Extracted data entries
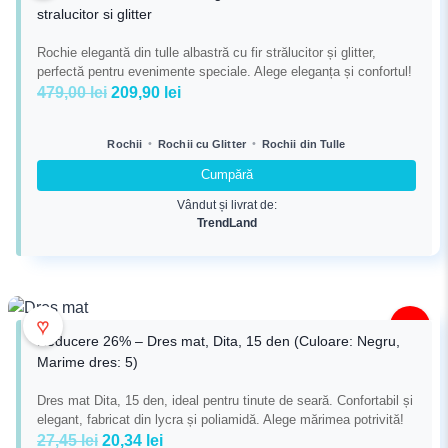
stralucitor si glitter
Rochie elegantă din tulle albastră cu fir strălucitor și glitter,
perfectă pentru evenimente speciale. Alege eleganța și confortul!
Prețul
Prețul
479,00
lei
209,90
lei
inițial
curent
a
este:
•
•
Rochii
Rochii cu Glitter
Rochii din Tulle
fost:
209,90 lei.
Cumpără
479,00 lei.
Vândut și livrat de:
TrendLand
♥
-26%
Reducere 26% – Dres mat, Dita, 15 den (Culoare: Negru,
Marime dres: 5)
Dres mat Dita, 15 den, ideal pentru tinute de seară. Confortabil și
elegant, fabricat din lycra și poliamidă. Alege mărimea potrivită!
Prețul
Prețul
27,45
lei
20,34
lei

ASSIGNED TASK — Before duplicating the entries above, strip out the pictures and keep the rest exact.

PROBLEM SOLUTION —
stralucitor si glitter
Rochie elegantă din tulle albastră cu fir strălucitor și glitter,
perfectă pentru evenimente speciale. Alege eleganța și confortul!
Prețul
Prețul
479,00
lei
209,90
lei
inițial
curent
a
este:
•
•
Rochii
Rochii cu Glitter
Rochii din Tulle
fost:
209,90 lei.
Cumpără
479,00 lei.
Vândut și livrat de:
TrendLand
♥
-26%
Reducere 26% – Dres mat, Dita, 15 den (Culoare: Negru,
Marime dres: 5)
Dres mat Dita, 15 den, ideal pentru tinute de seară. Confortabil și
elegant, fabricat din lycra și poliamidă. Alege mărimea potrivită!
Prețul
Prețul
27,45
lei
20,34
lei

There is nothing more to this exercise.